**Extracted page text data**
━━━━━━━━━━

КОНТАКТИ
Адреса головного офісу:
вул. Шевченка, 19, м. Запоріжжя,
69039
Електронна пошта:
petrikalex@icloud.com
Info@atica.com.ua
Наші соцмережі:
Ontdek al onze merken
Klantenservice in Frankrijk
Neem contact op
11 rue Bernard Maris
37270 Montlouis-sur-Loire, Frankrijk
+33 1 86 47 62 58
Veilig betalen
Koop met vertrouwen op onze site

━━━━━━━━━━

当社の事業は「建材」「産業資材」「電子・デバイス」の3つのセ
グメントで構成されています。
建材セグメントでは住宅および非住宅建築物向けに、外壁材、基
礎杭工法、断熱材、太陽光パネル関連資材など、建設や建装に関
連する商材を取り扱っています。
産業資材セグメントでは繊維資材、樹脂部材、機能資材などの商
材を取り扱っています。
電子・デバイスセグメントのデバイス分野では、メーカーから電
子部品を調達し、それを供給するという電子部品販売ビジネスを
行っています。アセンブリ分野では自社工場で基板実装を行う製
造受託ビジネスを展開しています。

━━━━━━━━━━

Give back the records above exactly, limited to the lines between the one holding "вул. Шевченка, 19, м." and the one holding "Koop met vertrouwen op onze site", inclusive.

вул. Шевченка, 19, м. Запоріжжя,
69039
Електронна пошта:
petrikalex@icloud.com
Info@atica.com.ua
Наші соцмережі:
Ontdek al onze merken
Klantenservice in Frankrijk
Neem contact op
11 rue Bernard Maris
37270 Montlouis-sur-Loire, Frankrijk
+33 1 86 47 62 58
Veilig betalen
Koop met vertrouwen op onze site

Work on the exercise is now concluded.